SPSS tutorials website header logo SPSS TUTORIALS VIDEO COURSE BASICS ANOVA REGRESSION FACTOR

Independent Samples T-Test – Quick Introduction

Independent Samples T-Test - What Is It?

Independent Samples T-Test What Is It

An independent samples t-test evaluates if 2 populations have equal means on some variable. If the population means are really equal, then the sample means will probably differ a little bit but not too much. Very different sample means are highly unlikely if the population means are equal. This sample outcome thus suggest that the population means weren't equal after all.
The samples are independent because they don't overlap; none of the observations belongs to both samples simultaneously. A textbook example is male versus female respondents.

Example

Some island has 1,000 male and 1,000 female inhabitants. An investigator wants to know if males spend more or fewer minutes on the phone each month. Ideally, he'd ask all 2,000 inhabitants but this takes too much time. So he samples 10 males and 10 females and asks them. Part of the data are shown below.

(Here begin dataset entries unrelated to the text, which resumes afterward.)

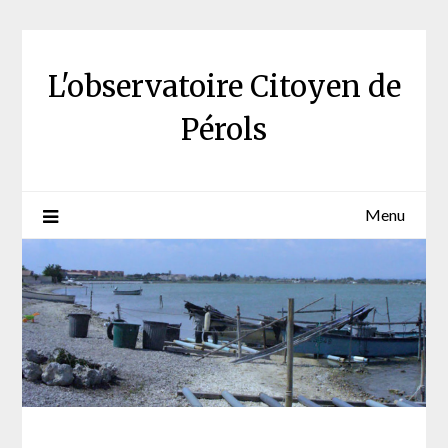
Skip
to
content
L'observatoire Citoyen de
Pérols
Menu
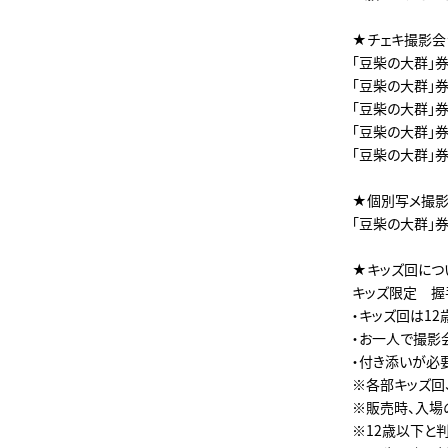
★チェキ撮影会
「豆柴の大群」
「豆柴の大群」
「豆柴の大群」
「豆柴の大群」
「豆柴の大群」
★個別写メ撮
「豆柴の大群」
★キッズ回につ
キッズ限定 握手
・キッズ回は1
・お一人で撮影
・付き添いが必
※各部キッズ回
※販売時、入場
※12歳以下と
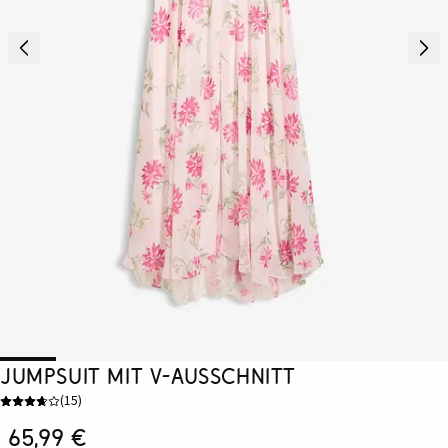
Jumpsuit mit V-Ausschnitt
(
15
)
65,99 €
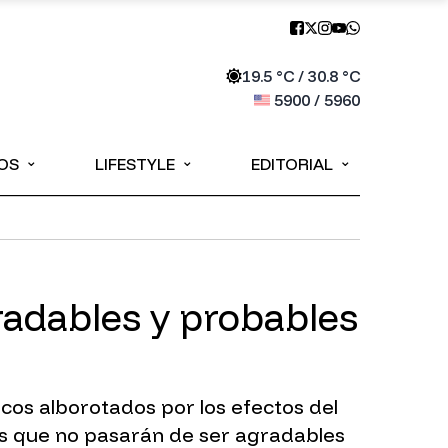
19.5
°C /
30.8
°C
5900
/
5960
⌄
⌄
⌄
OS
LIFESTYLE
EDITORIAL
radables y probables
cos alborotados por los efectos del
as que no pasarán de ser agradables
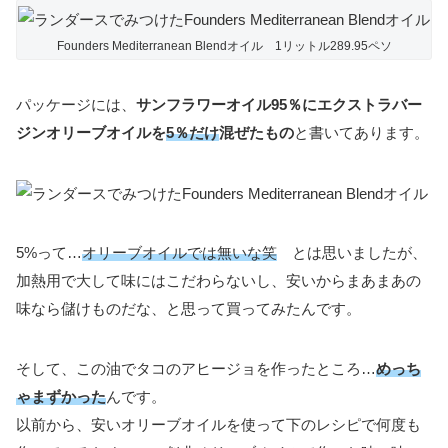
Founders Mediterranean Blendオイル 1リットル289.95ペソ
パッケージには、
サンフラワーオイル95％にエクストラバー
ジンオリーブオイルを
5％だけ
混ぜたもの
と書いてあります。
5%って…
オリーブオイルでは無いな笑
とは思いましたが、
加熱用で大して味にはこだわらないし、安いからまあまあの
味なら儲けものだな、と思って買ってみたんです。
そして、この油でタコのアヒージョを作ったところ…
めっち
ゃまずかった
んです。
以前から、安いオリーブオイルを使って下のレシピで何度も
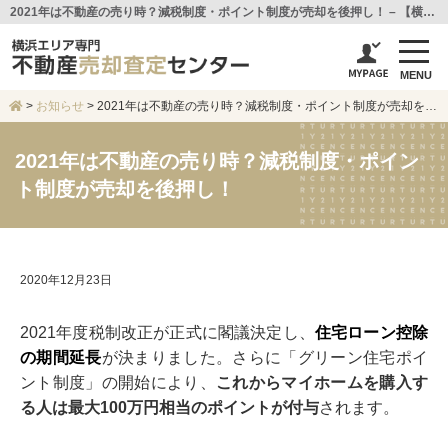
2021年は不動産の売り時？減税制度・ポイント制度が売却を後押し！ – 【横浜エリア専門不動産売却査定センター】センチュリー21アイ建設
MENU
>
お知らせ
>
2021年は不動産の売り時？減税制度・ポイント制度が売却を後押し！
2021年は不動産の売り時？減税制度・ポイン
ト制度が売却を後押し！
2020年12月23日
2021年度税制改正が正式に閣議決定し、
住宅ローン控除
の期間延長
が決まりました。さらに「グリーン住宅ポイ
ント制度」の開始により、
これからマイホームを購入す
る人は最大100万円相当のポイントが付与
されます。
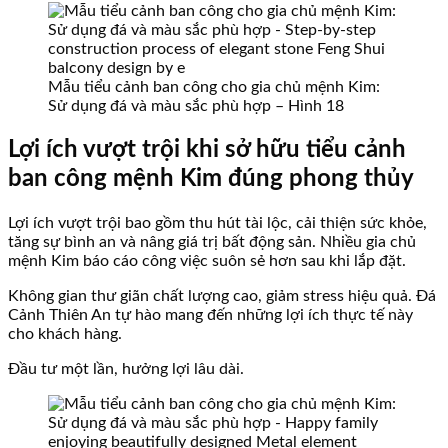
Mẫu tiểu cảnh ban công cho gia chủ mệnh Kim:
Sử dụng đá và màu sắc phù hợp – Hình 18
Lợi ích vượt trội khi sở hữu tiểu cảnh
ban công mệnh Kim đúng phong thủy
Lợi ích vượt trội bao gồm thu hút tài lộc, cải thiện sức khỏe,
tăng sự bình an và nâng giá trị bất động sản. Nhiều gia chủ
mệnh Kim báo cáo công việc suôn sẻ hơn sau khi lắp đặt.
Không gian thư giãn chất lượng cao, giảm stress hiệu quả. Đá
Cảnh Thiên An tự hào mang đến những lợi ích thực tế này
cho khách hàng.
Đầu tư một lần, hưởng lợi lâu dài.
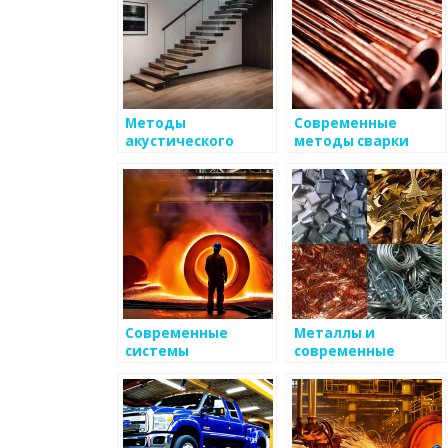
Методы
Современные
акустического
методы сварки
контроля качества
металлов
металлов
Современные
Металлы и
системы
современные
термометрии для
методы сварки
контроля
температуры
металлов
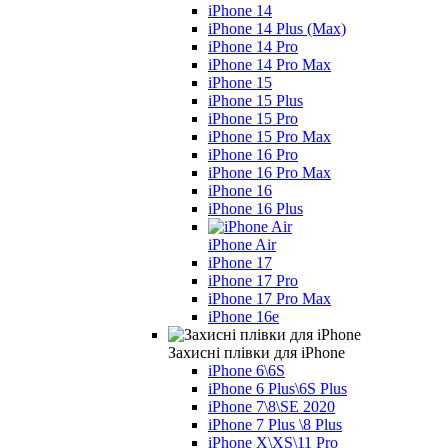
iPhone 14
iPhone 14 Plus (Max)
iPhone 14 Pro
iPhone 14 Pro Max
iPhone 15
iPhone 15 Plus
iPhone 15 Pro
iPhone 15 Pro Max
iPhone 16 Pro
iPhone 16 Pro Max
iPhone 16
iPhone 16 Plus
iPhone Air
iPhone 17
iPhone 17 Pro
iPhone 17 Pro Max
iPhone 16e
Захисні плівки для iPhone
iPhone 6\6S
iPhone 6 Plus\6S Plus
iPhone 7\8\SE 2020
iPhone 7 Plus \8 Plus
iPhone X\XS\11 Pro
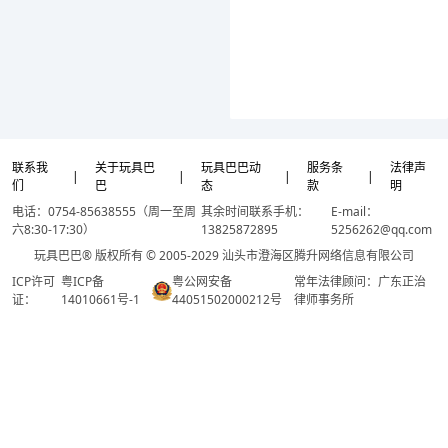
联系我
关于玩具巴
玩具巴巴动
服务条
法律声
|
|
|
|
们
巴
态
款
明
电话：0754-85638555（周一至周
其余时间联系手机：
E-mail：
六8:30-17:30）
13825872895
5256262@qq.com
玩具巴巴® 版权所有 © 2005-2029 汕头市澄海区腾升网络信息有限公司
ICP许可
粤ICP备
粤公网安备
常年法律顾问：广东正治
证：
14010661号-1
44051502000212号
律师事务所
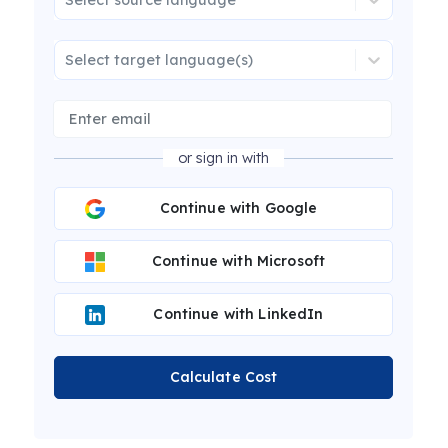
Select target language(s)
or sign in with
Continue with Google
Continue with Microsoft
Continue with LinkedIn
Calculate Cost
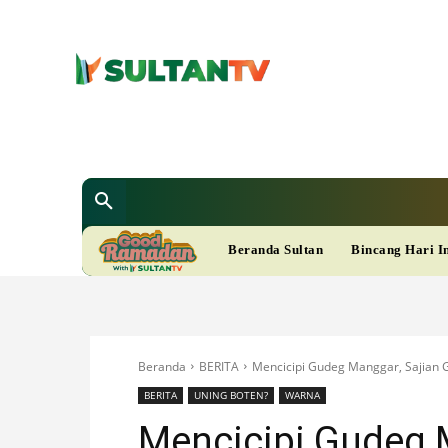
SULTAN T
Berita
Nasional
Bisnis
Gaya Hi
R
Beranda Sultan
Bincang Hari I
A
M
Beranda
BERITA
Mencicipi Gudeg Manggar, Sajian 
A
BERITA
UNING BOTEN?
WARNA
Mencicipi Gudeg 
D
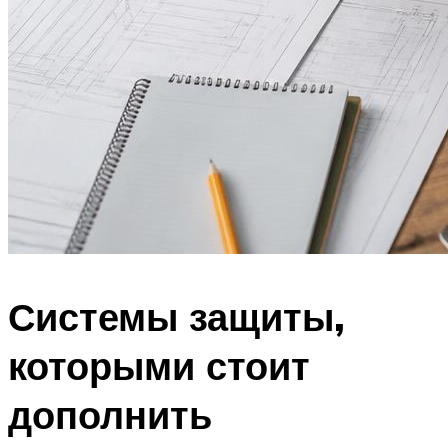
Системы защиты,
которыми стоит
дополнить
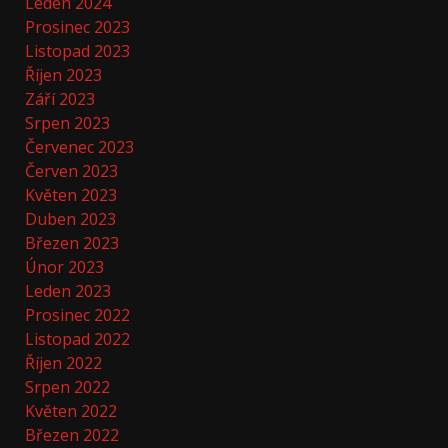
Leden 2024
Prosinec 2023
Listopad 2023
Říjen 2023
Září 2023
Srpen 2023
Červenec 2023
Červen 2023
Květen 2023
Duben 2023
Březen 2023
Únor 2023
Leden 2023
Prosinec 2022
Listopad 2022
Říjen 2022
Srpen 2022
Květen 2022
Březen 2022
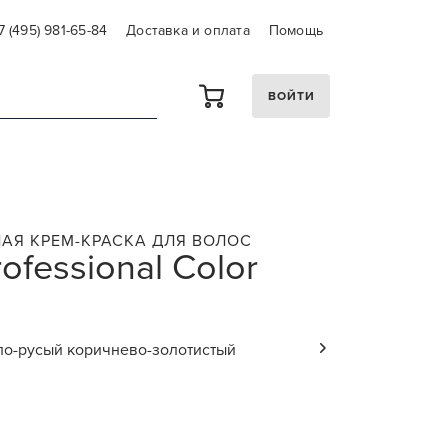
7 (495) 981-65-84
Доставка и оплата
Помощь
ВОЙТИ
АЯ КРЕМ-КРАСКА ДЛЯ ВОЛОС
rofessional Color
ло-русый коричнево-золотистый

Independent Samples T-Test Sample Data View

Next, he computes the means and standard deviations of monthly phone minutes for male and female respondents separately. The results are shown below.

Independent Samples T-Test Sample Means Variances Table

These sample means differ by some (99 - 106 =) -7 minutes: on average, females spend some 7 minutes less on the phone than males. But that's just our tiny samples. What can we say about the entire populations? We'll find out by starting off with the null hypothesis.

Null Hypothesis

The null hypothesis for an independent samples t-test is (usually) that the 2 population means are equal. If this is really true, then we may easily find slightly different means in our samples. So precisely what difference can we expect? An intuitive way for finding out is a simple simulation.

Simulation

I created a fake dataset containing the entire populations of 1,000 males and 1,000 females. On average, both groups spend 103 minutes on the phone with a standard-deviation of 14.5. Note that the null hypothesis of equal means is clearly true for these populations.
I then sampled 10 males and 10 females and computed the mean difference. And then I repeated that process 999 times, resulting in the 1,000 sample mean differences shown below.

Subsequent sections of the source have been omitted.